Cliche Since: Dec, 1969
Jan 25th 2011 at 6:08:37 PM
Admittedly, the concept might have had some potential...in the hands of a wittier writer with more lively prose. This is as dry as it gets. I'm just hoping he doesn't go off to "Adventurer Heaven" at some point.
Idler20 Since: Dec, 1969
Jan 26th 2011 at 7:24:14 AM
I'm with Bonsai Forest here; the whole concept of paying to have a fantasy adventure sounds like something from a parody of high fantasy. Yet this book seems to have no self-awareness at all.
SapphireBlue Since: Dec, 1969
Jan 26th 2011 at 7:44:59 AM
This could have made an awesome parody. Unfortunately, it seems to be taking itself seriously. That's just too bad.

I lol'd at the wonderfully typical elf and dwarf as well. I'd assume we'll be getting some other fantasy archetypes joining his group later on? Probably some kind of magic user, maybe a Lovable Rogue or something along those lines.

You're doing a great job making fun of this thing so far. I'll definitely keep an eye on this liveblog.
FreezairForALimitedTime Since: Dec, 1969
Jan 26th 2011 at 5:37:24 PM
I'm reminded of the Landover series. It manages to do the "Purchase yourself a fantasy adventure" thing with equal amounts of comedy and drama, since while it is no doubt funny (especially the state of the kingdom), the protagonist's reasons for doing so are kind of sad (he feels he has nothing left on Earth since his wife's death).
lee4hmz Since: Dec, 1969
Feb 4th 2011 at 9:53:31 PM
BREGNEST THE PREGNANT! This is probably the funniest Mondegreen I've heard in a long, long time. (See also my comments on Page 3 of this mess.) And I really liked the house of Playboy thing.

Also, being a crypto-chemistry geek, the noble gas joke made me laugh out loud the first time I read it.
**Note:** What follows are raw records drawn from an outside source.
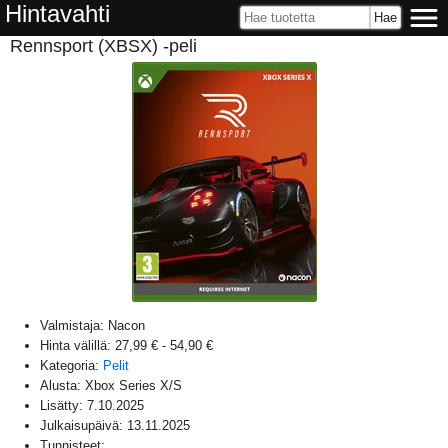
Hintavahti
Rennsport (XBSX) -peli
Valmistaja:
Nacon
Hinta välillä:
27,99 €
-
54,90 €
Kategoria:
Pelit
Alusta:
Xbox Series X/S
Lisätty:
7.10.2025
Julkaisupäivä:
13.11.2025
Tunnisteet: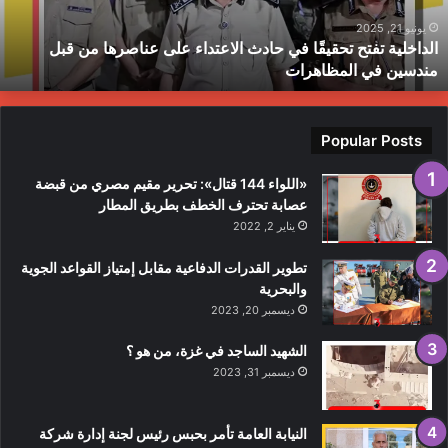
لى
ح
ناصرها
ب
يونيو 21, 2025
الداخلية تفتح تحقيقًا في حادث الاعتداء على عناصرها من قبل
ن
ط
مندسين في المظاهرات
بل
ندسين
ي
لمظاهرات
Popular Posts
«اللواء 144 قتال»: تحرير مقيم مصري من قبضة
عصابة تحترف الخطف بطريق المطار
يناير 2, 2022
تطوير القدرات الدفاعية مقابل إمتياز القواعد الجوية
والبحرية
ديسمبر 20, 2023
الشهيد الساجد في غزة، من هو ؟
ديسمبر 31, 2023
النيابة العامة تأمر بحبس رئيس لجنة إدارة شركة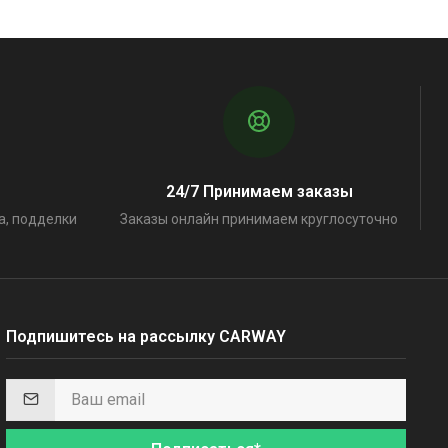
24/7 Принимаем заказы
а, подделки
Заказы онлайн принимаем круглосуточно
Подпишитесь на рассылку CARWAY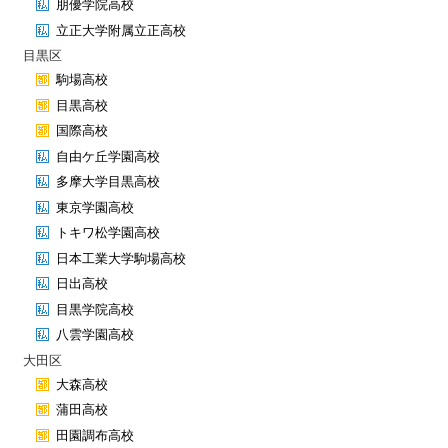
朋優学院高校
立正大学附属立正高校
目黒区
駒場高校
目黒高校
国際高校
自由ケ丘学園高校
多摩大学目黒高校
東京学園高校
トキワ松学園高校
日本工業大学駒場高校
日出高校
目黒学院高校
八雲学園高校
大田区
大森高校
蒲田高校
田園調布高校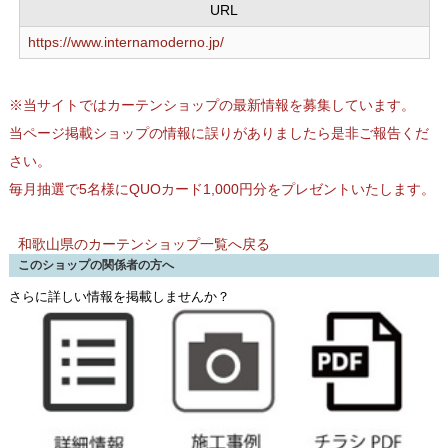
URL
https://www.internamoderno.jp/
※当サイトではカーテンショップの最新情報を募集しています。
当ページ掲載ショップの情報に誤りがありましたら是非ご報告くだ
さい。
毎月抽選で5名様にQUOカード1,000円分をプレゼントいたします。
和歌山県のカーテンショップ一覧へ戻る
このショップの関係者の方へ
さらに詳しい情報を掲載しませんか？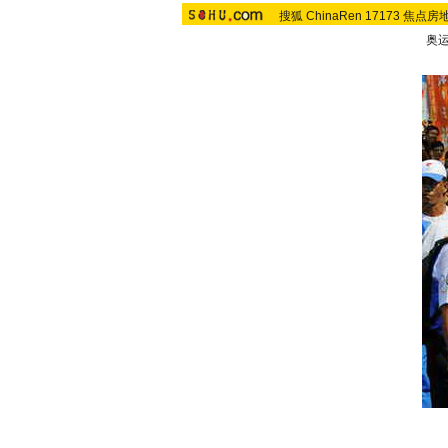
搜狐
ChinaRen
17173
焦点房
奥运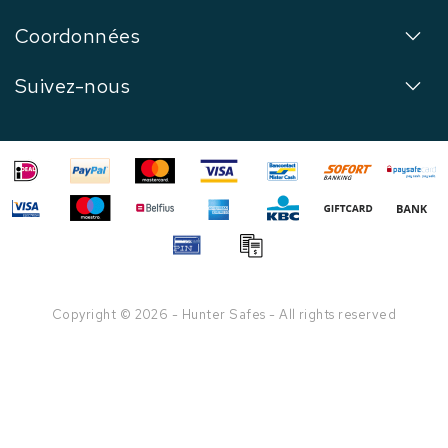
Coordonnées
Suivez-nous
Copyright © 2026 - Hunter Safes - All rights reserved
Good show!
lee4hmz Since: Dec, 1969
Dec 5th 2012 at 5:21:54 PM
And now, reading this LB nearly two years after I first read it? Wow, the plot twists are so not shocking that it kind of hurts anyway. Everything is so predictable; even the "paying to go on the adventure" thing isn't so much a twist as it's an odd plot device that sounds like it shouldn't be here.